__Extracted page text data__
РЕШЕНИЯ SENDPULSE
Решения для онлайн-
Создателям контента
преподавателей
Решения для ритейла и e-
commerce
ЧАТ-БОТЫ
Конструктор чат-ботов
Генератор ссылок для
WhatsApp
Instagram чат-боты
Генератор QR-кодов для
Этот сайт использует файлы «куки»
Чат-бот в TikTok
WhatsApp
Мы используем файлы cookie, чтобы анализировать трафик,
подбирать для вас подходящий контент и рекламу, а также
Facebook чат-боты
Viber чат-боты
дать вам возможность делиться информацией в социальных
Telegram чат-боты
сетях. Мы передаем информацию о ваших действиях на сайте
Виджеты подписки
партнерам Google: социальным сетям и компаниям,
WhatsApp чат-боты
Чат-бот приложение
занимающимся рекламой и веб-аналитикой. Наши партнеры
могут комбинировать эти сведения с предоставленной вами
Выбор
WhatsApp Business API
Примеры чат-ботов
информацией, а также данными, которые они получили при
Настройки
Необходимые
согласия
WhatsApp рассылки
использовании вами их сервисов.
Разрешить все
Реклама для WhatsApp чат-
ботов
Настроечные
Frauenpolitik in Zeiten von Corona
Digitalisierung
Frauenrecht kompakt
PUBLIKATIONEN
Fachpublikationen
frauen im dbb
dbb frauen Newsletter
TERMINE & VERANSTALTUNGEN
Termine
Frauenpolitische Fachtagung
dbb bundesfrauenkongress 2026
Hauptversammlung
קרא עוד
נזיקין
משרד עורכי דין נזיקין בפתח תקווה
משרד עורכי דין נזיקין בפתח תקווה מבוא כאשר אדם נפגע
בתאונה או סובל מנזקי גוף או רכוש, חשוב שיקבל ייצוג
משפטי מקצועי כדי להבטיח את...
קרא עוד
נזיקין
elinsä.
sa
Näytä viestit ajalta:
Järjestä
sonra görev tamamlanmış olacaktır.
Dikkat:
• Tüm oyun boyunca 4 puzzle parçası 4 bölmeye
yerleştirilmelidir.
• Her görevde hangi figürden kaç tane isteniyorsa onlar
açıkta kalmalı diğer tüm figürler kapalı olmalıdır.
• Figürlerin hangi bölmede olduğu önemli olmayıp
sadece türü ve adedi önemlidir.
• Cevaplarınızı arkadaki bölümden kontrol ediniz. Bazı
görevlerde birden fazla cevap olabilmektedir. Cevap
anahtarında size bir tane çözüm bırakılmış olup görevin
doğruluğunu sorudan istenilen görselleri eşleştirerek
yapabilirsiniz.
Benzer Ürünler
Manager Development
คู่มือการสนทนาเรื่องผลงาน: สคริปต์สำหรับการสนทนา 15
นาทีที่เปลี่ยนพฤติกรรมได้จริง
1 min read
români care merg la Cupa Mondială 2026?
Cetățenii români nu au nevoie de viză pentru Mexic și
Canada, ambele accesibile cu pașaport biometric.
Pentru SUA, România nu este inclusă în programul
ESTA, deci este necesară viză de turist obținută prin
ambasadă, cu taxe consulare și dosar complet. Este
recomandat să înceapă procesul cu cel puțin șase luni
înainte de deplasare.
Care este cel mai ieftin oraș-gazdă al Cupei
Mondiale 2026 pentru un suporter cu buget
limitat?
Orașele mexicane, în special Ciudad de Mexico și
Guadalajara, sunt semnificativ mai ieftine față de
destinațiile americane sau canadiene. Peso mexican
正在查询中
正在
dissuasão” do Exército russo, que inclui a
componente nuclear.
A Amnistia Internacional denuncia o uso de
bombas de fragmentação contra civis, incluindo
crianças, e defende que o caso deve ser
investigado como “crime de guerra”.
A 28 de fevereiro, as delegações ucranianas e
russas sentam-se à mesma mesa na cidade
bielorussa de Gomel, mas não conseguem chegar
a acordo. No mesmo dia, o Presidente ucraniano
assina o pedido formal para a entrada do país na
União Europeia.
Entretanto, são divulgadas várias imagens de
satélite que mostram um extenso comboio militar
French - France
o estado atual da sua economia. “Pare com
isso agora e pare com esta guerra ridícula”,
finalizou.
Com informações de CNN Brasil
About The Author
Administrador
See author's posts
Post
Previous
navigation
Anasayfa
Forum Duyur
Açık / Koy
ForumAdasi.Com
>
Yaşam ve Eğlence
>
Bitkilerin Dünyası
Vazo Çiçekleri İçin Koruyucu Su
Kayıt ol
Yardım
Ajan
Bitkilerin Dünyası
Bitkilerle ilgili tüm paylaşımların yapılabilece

__INSTRUCTIONS FOR THE TASK__
In exact wording, restate the lines of the data above from the first through the one holding "Viber чат-боты", and stop after that line.

__RESULT OF THIS EXERCISE__
РЕШЕНИЯ SENDPULSE
Решения для онлайн-
Создателям контента
преподавателей
Решения для ритейла и e-
commerce
ЧАТ-БОТЫ
Конструктор чат-ботов
Генератор ссылок для
WhatsApp
Instagram чат-боты
Генератор QR-кодов для
Этот сайт использует файлы «куки»
Чат-бот в TikTok
WhatsApp
Мы используем файлы cookie, чтобы анализировать трафик,
подбирать для вас подходящий контент и рекламу, а также
Facebook чат-боты
Viber чат-боты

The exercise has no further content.